Designers chose a high-wing, tractor-propeller configuration to help keep newcomers out of trouble, and crafted a nicely streamlined pod and boom with neatly faired landing gear. This helps enclose the pilot, “…For smooth, pleasant flights without a heavy and expensive helmet and eases flights in low temperature weather conditions with no need of a sophisticated costume.” Pilots sit on the center of gravity, allowing for a variety of sizes and shapes, with no adjustments required other than to seatbelt and shoulder harness to go aviating. The airplane can accommodate those up to two meters (six feet, six inches) tall. Cockpit comfort is given a high priority, with cooling ventilation for warm days and an optional heater available for cooler climes. The video shows the Swan at the 2015 Aero, but disappointingly shows only the gasoline-fueled version. Curiously, coverage of the Swan starts at 50 seconds.

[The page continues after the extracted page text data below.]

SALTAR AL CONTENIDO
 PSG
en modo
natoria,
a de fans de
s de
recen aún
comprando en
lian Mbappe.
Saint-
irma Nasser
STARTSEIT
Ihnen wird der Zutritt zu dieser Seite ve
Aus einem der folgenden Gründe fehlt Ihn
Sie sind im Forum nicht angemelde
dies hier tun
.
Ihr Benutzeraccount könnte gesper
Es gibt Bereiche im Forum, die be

Swan can manage four positive G’s and two negative, its lightweight carbon and aramid fibers and high-strength aluminum carefully chosen for each segment of the structure. Flaperons are 25-percent of the wing chord and cover much of the trailing edge. They move up a negative five degrees, enabling a cruise speed well above Part 103 maximums, but well within European limits. Downward travel of 30 degrees slows landing speeds to well within Part 103 parameters.

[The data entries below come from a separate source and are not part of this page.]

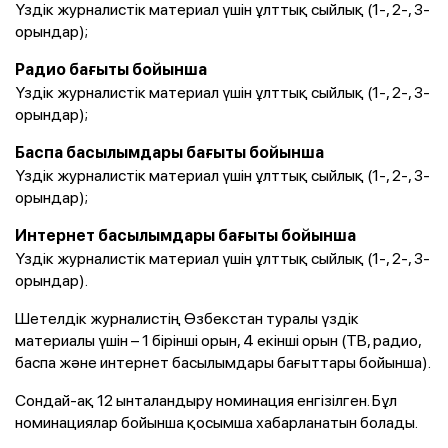
Үздік журналистік материал үшін ұлттық сыйлық (1-, 2-, 3-
орындар);
Радио бағыты бойынша
Үздік журналистік материал үшін ұлттық сыйлық (1-, 2-, 3-
орындар);
Баспа басылымдары бағыты бойынша
Үздік журналистік материал үшін ұлттық сыйлық (1-, 2-, 3-
орындар);
Интернет басылымдары бағыты бойынша
Үздік журналистік материал үшін ұлттық сыйлық (1-, 2-, 3-
орындар).
Шетелдік журналистің Өзбекстан туралы үздік
материалы үшін – 1 бірінші орын, 4 екінші орын (ТВ, радио,
баспа және интернет басылымдары бағыттары бойынша).
Сондай-ақ 12 ынталандыру номинация енгізілген. Бұл
номинациялар бойынша қосымша хабарланатын болады.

Power on the model displayed at Aero is an Eck/Geiger 16-kilowatt (22 horsepower) single-rotor unit which has a controller and battery packs well suited to the ultralight market.
When more such airplanes become available at prices more in line with people’s budgets for recreational flying (much like Chip Erwin’s Personal Sport Aircraft), we will see greater sales, especially if regulatory constraints are reasonable. A craft such as the Swan would be an attractive vehicle for weekend adventurers, and group ownership might expand such opportunities to the larger community.